**ENTRIES SHOWN**
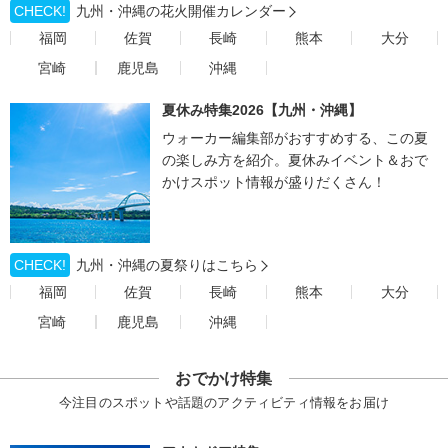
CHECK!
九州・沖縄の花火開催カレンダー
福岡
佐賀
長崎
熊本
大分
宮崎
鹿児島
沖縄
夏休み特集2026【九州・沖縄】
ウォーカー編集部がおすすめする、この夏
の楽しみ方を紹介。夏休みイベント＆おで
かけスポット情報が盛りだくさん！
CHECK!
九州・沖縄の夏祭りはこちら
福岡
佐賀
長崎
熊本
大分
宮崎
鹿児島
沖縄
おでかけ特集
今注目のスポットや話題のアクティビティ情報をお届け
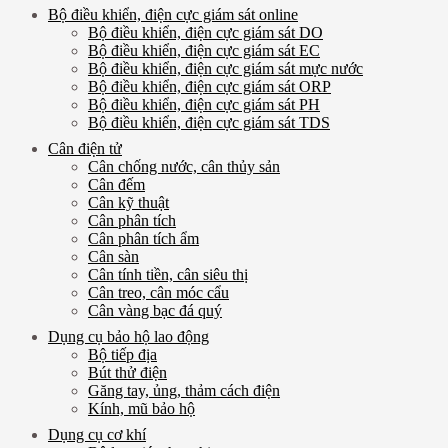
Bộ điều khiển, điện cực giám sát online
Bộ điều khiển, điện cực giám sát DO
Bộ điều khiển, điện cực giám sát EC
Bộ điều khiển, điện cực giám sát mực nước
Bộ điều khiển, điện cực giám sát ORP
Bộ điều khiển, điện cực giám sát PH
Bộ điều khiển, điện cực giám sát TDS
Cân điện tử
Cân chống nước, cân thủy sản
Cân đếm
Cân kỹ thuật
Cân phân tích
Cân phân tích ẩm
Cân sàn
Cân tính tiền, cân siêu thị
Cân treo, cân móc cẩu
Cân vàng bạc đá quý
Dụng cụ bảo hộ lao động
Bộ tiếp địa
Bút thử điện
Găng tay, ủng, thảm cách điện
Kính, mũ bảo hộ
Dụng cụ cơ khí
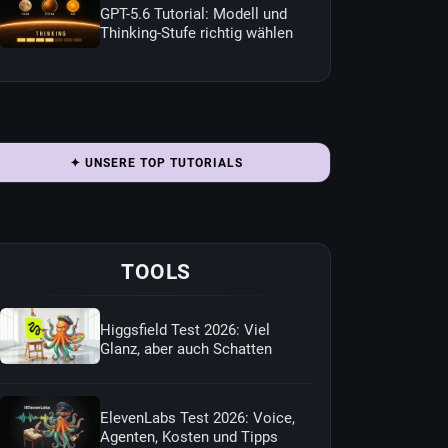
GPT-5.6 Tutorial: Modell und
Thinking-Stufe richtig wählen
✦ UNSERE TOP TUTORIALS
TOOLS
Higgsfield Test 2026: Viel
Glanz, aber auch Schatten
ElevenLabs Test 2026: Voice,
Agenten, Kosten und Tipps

---

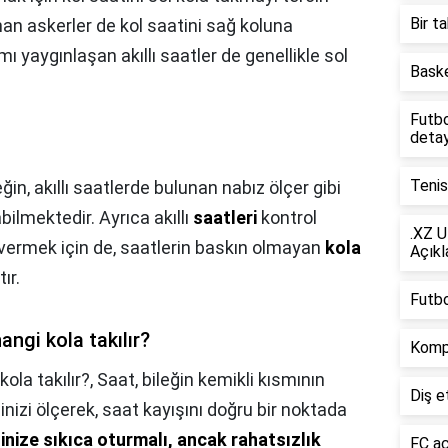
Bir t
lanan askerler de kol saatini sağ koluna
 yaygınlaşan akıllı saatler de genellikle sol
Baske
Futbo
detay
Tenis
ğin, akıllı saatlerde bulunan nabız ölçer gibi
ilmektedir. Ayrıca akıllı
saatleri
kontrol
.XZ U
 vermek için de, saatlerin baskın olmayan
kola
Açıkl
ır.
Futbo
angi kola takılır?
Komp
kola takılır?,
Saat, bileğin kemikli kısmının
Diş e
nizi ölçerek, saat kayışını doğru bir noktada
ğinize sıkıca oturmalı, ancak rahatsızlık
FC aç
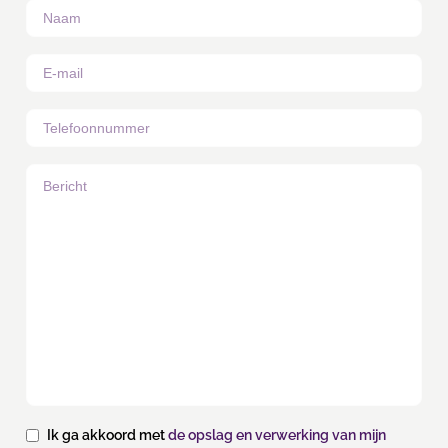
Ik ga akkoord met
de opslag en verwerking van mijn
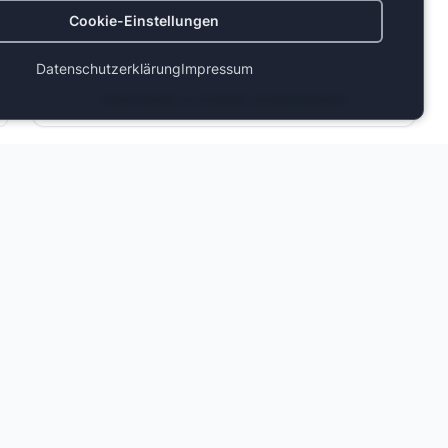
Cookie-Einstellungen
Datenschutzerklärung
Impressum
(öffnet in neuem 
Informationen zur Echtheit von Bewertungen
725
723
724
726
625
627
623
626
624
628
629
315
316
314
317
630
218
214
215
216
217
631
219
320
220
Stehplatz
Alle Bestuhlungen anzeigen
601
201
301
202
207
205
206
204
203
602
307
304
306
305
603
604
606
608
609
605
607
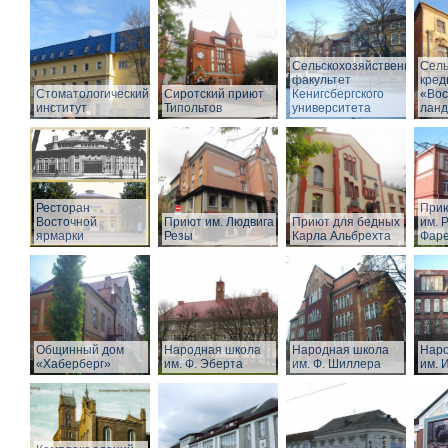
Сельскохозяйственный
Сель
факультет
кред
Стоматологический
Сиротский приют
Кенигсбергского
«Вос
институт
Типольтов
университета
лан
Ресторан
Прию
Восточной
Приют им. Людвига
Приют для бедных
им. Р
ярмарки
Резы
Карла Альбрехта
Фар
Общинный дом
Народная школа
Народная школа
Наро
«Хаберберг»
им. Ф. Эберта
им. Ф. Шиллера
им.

* * *

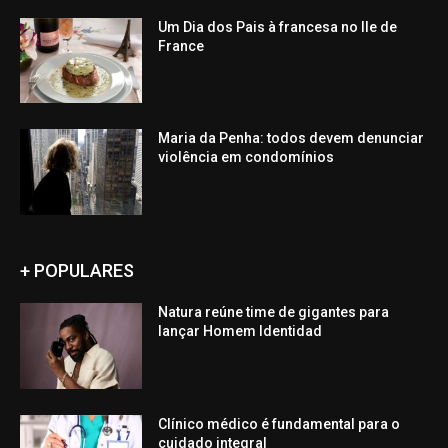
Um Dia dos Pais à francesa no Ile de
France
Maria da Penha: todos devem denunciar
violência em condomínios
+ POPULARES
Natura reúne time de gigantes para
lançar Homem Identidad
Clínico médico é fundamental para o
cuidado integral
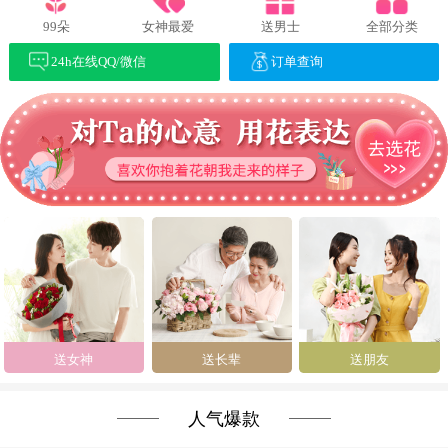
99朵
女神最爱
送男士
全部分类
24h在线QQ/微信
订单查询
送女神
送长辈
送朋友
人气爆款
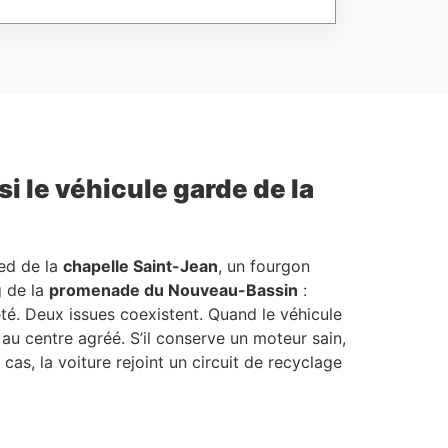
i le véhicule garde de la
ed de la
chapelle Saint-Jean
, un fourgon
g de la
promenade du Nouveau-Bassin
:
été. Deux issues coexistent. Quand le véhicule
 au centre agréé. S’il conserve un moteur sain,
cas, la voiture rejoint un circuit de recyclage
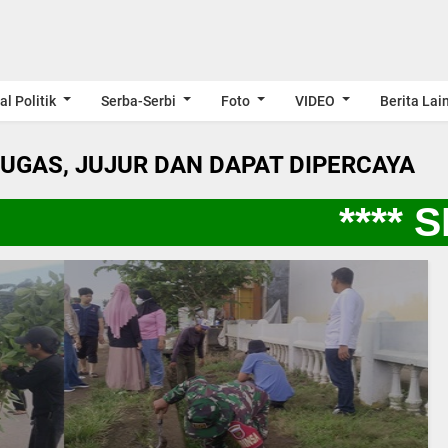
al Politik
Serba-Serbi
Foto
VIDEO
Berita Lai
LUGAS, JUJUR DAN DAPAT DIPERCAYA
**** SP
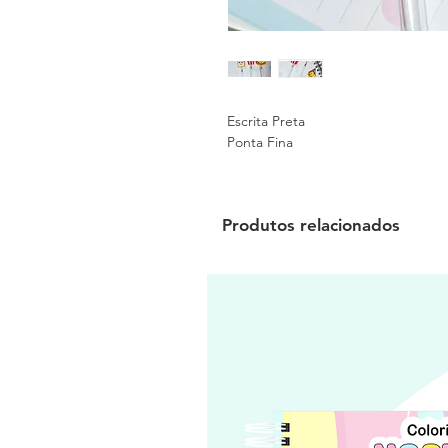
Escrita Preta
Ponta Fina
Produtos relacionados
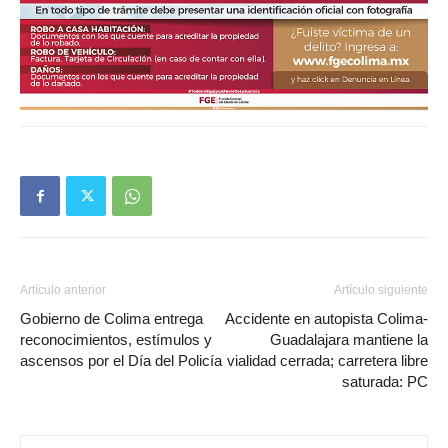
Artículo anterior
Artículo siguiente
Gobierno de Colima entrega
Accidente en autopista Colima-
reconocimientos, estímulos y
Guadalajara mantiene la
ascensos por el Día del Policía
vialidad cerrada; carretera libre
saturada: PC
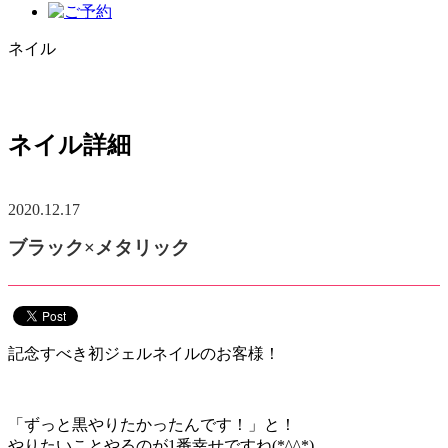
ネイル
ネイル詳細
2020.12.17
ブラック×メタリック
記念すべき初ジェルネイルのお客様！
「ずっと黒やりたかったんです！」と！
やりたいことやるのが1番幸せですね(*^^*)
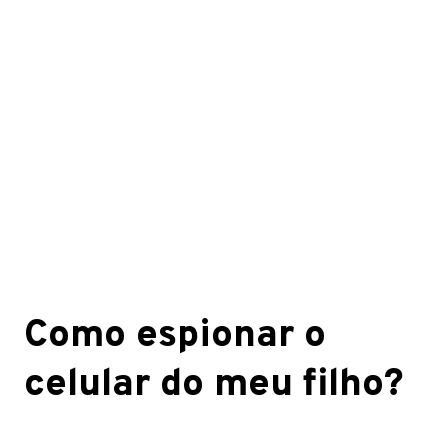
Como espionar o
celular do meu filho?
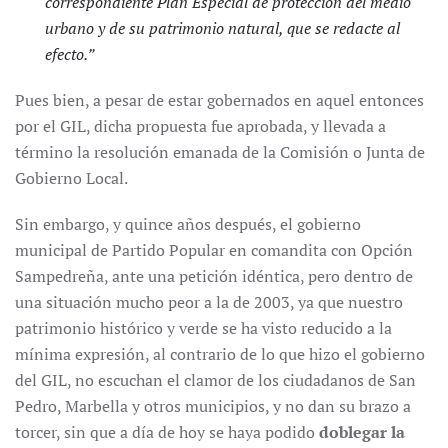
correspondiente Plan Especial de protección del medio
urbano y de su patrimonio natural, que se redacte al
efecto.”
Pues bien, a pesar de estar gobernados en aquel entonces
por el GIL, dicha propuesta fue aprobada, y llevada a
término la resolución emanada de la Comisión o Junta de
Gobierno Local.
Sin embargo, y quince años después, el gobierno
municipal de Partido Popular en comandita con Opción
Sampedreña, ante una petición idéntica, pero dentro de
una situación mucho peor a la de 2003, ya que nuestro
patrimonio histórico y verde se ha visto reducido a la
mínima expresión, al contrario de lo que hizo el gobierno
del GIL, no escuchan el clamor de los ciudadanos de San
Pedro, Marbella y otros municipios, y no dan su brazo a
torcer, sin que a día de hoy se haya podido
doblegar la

**PROBLEM REQUIREMENTS**
Set down, exactly as they stand above, the lines starting with the line with "Pues bien, a" and going on through the line with "doblegar la", and no others.

**RESPONSE AREA**
Pues bien, a pesar de estar gobernados en aquel entonces
por el GIL, dicha propuesta fue aprobada, y llevada a
término la resolución emanada de la Comisión o Junta de
Gobierno Local.
Sin embargo, y quince años después, el gobierno
municipal de Partido Popular en comandita con Opción
Sampedreña, ante una petición idéntica, pero dentro de
una situación mucho peor a la de 2003, ya que nuestro
patrimonio histórico y verde se ha visto reducido a la
mínima expresión, al contrario de lo que hizo el gobierno
del GIL, no escuchan el clamor de los ciudadanos de San
Pedro, Marbella y otros municipios, y no dan su brazo a
torcer, sin que a día de hoy se haya podido
doblegar la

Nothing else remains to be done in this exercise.